Dated: January 31, 1996


Footnote: 1
At the beginning of the Level IV hearing, Respondent moved this Board to use only first names and last initials of the Grievant and his family members. Grievant did not object. This motion was granted pursuant to the practice of the W. Va. Supreme Court of Appeals in State ex rel. Billy Ray C. v. Skaff, 190 W. Va. 504, 438 S.E.2d 847 (1993), and Nancy Viola R. v. Randolph W., 177 W. Va. 710, 356 S.E.2d 494 (1987).
Footnote: 2
No evidence was presented on Grievant's status at the time of his suspension other than this reference on the grievance form.
Footnote: 3
Grievant was offered the opportunity to meet with Colonel Thomas L. Kirk, Superintendent, West Virginia State Police. Grievant was late for this appointment, and did not meet with Colonel Kirk. However, Grievant did meet that day with Lieutenant Colonel Gary N.Griffith, Deputy Superintendent. Grievant did not choose to discuss the facts surrounding his suspension at this meeting.
Footnote: 4Both during the hearing and in his post-hearing submissions, Grievant attempted to offer testimony. He was repeatedly advised that unless he gave up his right not to testify and was sworn in, these statements could not be considered.
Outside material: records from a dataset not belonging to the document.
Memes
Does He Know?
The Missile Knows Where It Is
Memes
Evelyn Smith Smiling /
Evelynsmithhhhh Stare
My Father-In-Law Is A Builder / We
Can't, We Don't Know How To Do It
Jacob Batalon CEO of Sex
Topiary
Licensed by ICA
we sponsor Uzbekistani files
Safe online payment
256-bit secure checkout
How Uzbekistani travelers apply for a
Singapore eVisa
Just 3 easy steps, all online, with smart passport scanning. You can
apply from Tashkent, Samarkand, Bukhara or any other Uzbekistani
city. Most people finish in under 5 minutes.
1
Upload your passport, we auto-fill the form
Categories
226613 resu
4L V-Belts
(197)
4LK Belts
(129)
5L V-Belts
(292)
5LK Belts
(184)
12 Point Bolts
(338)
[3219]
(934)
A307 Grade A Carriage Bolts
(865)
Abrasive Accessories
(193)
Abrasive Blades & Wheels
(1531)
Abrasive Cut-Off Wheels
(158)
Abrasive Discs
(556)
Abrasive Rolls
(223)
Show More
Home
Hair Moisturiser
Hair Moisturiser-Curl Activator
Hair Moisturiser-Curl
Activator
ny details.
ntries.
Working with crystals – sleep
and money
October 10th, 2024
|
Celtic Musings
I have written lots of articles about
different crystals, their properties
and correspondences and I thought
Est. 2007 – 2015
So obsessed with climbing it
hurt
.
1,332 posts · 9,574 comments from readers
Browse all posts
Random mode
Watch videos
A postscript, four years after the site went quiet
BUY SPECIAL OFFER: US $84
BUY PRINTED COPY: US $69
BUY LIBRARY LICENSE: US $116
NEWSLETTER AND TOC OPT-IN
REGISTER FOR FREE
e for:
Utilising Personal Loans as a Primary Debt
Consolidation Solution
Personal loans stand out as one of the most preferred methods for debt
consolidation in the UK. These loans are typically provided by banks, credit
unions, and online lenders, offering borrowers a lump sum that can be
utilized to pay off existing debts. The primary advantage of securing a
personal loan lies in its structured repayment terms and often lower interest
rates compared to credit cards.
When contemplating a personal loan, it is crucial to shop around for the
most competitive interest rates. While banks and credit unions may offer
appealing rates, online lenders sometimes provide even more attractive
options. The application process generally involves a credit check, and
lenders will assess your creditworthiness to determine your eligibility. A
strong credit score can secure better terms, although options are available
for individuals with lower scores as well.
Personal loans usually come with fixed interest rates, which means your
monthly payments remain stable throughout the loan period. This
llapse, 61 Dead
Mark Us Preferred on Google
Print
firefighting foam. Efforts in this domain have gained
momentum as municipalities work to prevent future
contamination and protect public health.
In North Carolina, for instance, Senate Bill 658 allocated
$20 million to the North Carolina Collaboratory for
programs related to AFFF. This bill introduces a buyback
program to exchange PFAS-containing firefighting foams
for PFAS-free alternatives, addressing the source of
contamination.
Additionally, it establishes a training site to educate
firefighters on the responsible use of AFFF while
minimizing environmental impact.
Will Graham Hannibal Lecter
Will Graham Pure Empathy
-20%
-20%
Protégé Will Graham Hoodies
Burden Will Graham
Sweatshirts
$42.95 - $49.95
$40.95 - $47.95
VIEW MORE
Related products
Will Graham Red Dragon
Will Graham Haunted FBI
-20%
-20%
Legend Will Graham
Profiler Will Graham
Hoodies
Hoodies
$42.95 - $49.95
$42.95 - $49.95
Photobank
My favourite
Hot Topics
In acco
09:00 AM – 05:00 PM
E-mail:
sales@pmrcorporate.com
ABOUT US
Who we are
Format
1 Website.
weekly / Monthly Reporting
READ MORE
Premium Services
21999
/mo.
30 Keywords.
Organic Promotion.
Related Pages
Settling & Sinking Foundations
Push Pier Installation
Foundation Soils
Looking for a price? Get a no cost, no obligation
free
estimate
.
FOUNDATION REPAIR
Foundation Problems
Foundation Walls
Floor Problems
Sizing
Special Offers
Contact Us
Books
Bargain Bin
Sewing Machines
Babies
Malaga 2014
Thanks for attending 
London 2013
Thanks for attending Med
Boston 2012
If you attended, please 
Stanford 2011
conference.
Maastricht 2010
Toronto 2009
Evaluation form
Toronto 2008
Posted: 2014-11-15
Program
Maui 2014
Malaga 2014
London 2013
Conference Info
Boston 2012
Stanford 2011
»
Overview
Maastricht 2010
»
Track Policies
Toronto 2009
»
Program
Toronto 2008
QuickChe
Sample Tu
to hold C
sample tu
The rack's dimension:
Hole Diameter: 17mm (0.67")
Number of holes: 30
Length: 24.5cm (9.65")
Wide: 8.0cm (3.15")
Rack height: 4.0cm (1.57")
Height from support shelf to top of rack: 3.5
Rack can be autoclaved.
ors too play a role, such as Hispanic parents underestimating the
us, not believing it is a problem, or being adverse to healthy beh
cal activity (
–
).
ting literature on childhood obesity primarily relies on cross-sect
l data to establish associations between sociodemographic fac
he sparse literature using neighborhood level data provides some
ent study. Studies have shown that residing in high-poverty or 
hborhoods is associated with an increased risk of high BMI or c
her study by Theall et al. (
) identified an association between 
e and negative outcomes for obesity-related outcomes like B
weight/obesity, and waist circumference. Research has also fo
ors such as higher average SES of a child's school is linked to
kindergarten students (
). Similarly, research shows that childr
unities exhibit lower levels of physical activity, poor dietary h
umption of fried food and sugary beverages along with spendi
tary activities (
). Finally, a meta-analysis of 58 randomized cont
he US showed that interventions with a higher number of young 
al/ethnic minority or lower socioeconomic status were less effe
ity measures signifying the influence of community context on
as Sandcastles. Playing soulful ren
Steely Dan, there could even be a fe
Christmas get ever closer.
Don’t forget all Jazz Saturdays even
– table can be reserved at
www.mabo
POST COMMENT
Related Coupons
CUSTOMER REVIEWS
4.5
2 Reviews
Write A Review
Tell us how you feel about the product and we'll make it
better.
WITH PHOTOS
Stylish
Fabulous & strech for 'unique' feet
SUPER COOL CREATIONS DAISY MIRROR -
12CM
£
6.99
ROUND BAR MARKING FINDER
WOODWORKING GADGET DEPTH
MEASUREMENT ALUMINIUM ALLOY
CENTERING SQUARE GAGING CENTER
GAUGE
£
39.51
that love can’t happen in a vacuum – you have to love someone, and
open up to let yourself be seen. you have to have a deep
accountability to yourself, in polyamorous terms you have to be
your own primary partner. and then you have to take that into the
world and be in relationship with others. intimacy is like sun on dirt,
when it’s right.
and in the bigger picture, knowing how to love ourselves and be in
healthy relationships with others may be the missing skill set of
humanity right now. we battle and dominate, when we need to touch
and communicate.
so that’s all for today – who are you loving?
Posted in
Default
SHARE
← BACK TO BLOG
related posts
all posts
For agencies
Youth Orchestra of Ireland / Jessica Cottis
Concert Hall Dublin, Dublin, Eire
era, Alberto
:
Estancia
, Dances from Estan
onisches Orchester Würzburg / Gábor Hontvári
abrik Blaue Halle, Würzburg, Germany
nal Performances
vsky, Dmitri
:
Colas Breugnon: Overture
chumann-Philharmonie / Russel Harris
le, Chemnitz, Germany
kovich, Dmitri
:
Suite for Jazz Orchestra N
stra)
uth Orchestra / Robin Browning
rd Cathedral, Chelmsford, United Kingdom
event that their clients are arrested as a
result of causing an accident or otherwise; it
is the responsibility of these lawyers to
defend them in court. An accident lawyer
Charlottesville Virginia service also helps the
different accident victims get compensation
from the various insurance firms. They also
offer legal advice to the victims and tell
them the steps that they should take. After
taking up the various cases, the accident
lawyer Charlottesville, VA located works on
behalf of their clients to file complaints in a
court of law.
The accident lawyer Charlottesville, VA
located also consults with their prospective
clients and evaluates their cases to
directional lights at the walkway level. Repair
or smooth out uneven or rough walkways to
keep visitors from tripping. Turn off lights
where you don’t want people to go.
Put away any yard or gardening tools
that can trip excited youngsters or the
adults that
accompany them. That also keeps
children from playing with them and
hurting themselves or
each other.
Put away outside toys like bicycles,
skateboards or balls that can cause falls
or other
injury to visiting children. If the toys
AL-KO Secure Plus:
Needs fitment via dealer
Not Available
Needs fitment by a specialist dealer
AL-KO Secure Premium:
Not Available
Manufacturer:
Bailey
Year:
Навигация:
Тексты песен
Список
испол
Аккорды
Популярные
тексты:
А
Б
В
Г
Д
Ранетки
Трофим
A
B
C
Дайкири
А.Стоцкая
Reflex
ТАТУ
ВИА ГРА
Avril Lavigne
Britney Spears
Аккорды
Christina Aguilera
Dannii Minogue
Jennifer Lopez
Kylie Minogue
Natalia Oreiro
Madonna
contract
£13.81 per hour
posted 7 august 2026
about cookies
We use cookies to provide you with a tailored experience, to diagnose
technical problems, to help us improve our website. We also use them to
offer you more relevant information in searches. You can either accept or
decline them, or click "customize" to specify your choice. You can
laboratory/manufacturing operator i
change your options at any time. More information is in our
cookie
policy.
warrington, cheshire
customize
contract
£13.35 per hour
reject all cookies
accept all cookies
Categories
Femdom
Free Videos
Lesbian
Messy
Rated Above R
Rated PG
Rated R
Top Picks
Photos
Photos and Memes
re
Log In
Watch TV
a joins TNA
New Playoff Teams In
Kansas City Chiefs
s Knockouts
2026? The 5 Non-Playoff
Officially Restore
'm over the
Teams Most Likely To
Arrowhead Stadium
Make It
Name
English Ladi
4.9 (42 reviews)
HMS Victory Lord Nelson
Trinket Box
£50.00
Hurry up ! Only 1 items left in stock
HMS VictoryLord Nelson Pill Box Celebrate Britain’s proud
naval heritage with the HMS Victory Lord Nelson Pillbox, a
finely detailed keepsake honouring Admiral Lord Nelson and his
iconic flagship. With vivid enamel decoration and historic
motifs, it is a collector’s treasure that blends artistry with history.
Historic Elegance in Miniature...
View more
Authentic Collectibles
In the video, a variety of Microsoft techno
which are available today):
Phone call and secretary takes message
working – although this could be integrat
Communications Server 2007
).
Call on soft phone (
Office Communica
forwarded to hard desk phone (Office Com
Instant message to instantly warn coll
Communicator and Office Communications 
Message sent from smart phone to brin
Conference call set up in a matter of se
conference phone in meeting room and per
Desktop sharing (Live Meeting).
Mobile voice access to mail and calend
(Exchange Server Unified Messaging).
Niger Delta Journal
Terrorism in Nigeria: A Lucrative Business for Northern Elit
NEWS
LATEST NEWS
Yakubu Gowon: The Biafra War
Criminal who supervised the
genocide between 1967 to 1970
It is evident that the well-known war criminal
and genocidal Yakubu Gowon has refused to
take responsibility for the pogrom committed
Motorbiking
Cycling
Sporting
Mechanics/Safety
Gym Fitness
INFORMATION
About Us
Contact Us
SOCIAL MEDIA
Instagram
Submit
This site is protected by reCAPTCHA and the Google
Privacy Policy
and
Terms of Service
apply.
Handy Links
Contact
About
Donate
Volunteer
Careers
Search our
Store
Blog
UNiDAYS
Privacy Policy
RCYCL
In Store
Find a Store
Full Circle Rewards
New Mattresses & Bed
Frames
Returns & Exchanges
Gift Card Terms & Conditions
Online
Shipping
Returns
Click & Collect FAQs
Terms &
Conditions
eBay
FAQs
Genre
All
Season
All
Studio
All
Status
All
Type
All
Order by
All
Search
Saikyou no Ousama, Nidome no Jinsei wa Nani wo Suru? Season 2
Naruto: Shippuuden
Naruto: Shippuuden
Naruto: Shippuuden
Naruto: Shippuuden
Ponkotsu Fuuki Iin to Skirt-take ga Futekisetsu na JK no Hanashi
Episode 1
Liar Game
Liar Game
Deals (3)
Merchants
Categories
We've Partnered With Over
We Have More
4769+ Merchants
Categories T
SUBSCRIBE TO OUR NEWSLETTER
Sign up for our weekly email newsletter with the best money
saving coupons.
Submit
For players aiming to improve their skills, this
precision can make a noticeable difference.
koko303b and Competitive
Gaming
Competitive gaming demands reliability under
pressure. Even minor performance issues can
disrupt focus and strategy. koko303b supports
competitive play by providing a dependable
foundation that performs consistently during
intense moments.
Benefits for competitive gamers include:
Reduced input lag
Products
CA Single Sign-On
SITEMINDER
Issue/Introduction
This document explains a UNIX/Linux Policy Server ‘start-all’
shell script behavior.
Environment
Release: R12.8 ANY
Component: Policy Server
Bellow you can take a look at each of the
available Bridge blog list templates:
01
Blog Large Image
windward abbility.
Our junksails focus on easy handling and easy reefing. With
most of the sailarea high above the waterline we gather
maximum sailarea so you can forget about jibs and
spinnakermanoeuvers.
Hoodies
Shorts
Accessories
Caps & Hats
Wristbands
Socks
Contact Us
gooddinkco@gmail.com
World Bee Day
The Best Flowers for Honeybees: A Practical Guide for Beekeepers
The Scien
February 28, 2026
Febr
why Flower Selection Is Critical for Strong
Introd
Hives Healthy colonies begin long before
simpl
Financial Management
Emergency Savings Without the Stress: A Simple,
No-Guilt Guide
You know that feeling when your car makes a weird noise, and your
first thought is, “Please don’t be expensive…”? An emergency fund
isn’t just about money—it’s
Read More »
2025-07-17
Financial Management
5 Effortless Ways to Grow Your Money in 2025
Footnote: 5Grievant, pro se, did not contest this testimony in any way. It may be that Grievant did not understand the import of having no statutory protection; however, this does not change the fact that Grievant is an at-will employee. Test. Lt. Col. Griffith - Level IV Hrg.; W. Va. Code §§15-2-4, 7 and 21. See Burchett v. Taylor, 150 W. Va. 702, 149 S.E.2d 234 (1964); Setzer v. DPS, Docket No. 89-DPS- 476 (Nov. 24, 1989).